Et à travers Mae et tout ce que le Cercle met en place, soi-disant pour rendre notre vie plus riche et plus heureuse, Dave Eggers imagine un monde où la transparence envahit peu à peu tous les domaines de la société: la politique, la sécurité, la santé. On mesure à quel point un monde transparent est un monde peut-être plus sûr, mais un monde où la liberté se réduit comme peau de chagrin, un monde où le secret et l'intimité n'existent plus. Et on mesure aussi à quel point la vie de Mae tombe dans l'absurde : elle est tellement occupée à s'activer sur les réseaux sociaux dans l'obsession de faire grimper son PartRank qu'elle passe plus de temps avec des individus avec lesquels elle ne partage strictement rien qu'avec les gens de la vraie vie, elle devient une machine à clics qui n'a plus de vie, sans jamais se rendre compte de l'absurdité et du danger de ce que le Cercle met en place.
"Ça semble parfait, ça semble innovant, mais au fond ça veut dire plus de contrôle, plus de surveillance de tout ce qu'on fait."

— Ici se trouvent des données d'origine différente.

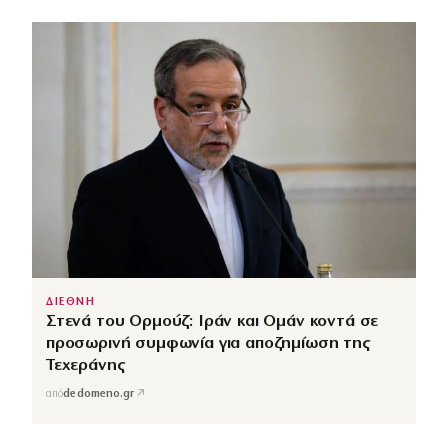
ΔΙΕΘΝΗ
Στενά του Ορμούζ: Ιράν και Ομάν κοντά σε
προσωρινή συμφωνία για αποζημίωση της
Τεχεράνης
↗
από
dedomeno.gr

Car le plus terrible dans cette histoire, c'est que les employés du Cercle ne remettent jamais en question le but de la société et ses procédures tellement ils sont sûrs d'eux et d'œuvrer pour le bien de l'humanité. On a parfois l'impression de voir des individus embrigadés dans une secte, convaincus de leur mission. On assiste à la naissance d'une société de robots normalisés, qui communiquent sans exister, et dont le comportement est orienté dans l'unique but d'être aimés par des gens qu'ils ne connaîtront jamais. Et si le roman interroge la limite du partage des connaissances, il pose surtout la question de la liberté dans un tel système si omniprésent qu'il devient quasiment impossible de lui échapper, si oppressant qu'il en devient totalitaire.
"Un autre empire très vorace, très machiavélique, est sur le point de naître."
Malgré quelques longueurs, ce roman totalement addictif donne vraiment à réfléchir sur l'avenir de la société numérique, et la place qu'elle va laisser au libre-arbitre.
C'est Delphine qui m'a donné envie.
Traduit de l'anglais (Etats-Unis) par Emmanuelle et Philippe Aronson..
Gallimard, coll. "Du monde entier", 2016. - 528 p.
[Ce livre a été lu grâce au PNB, le prêt numérique en bibliothèque.]
Et, pour le Challenge 50 états en 50 romans, ce roman illustre la Californie.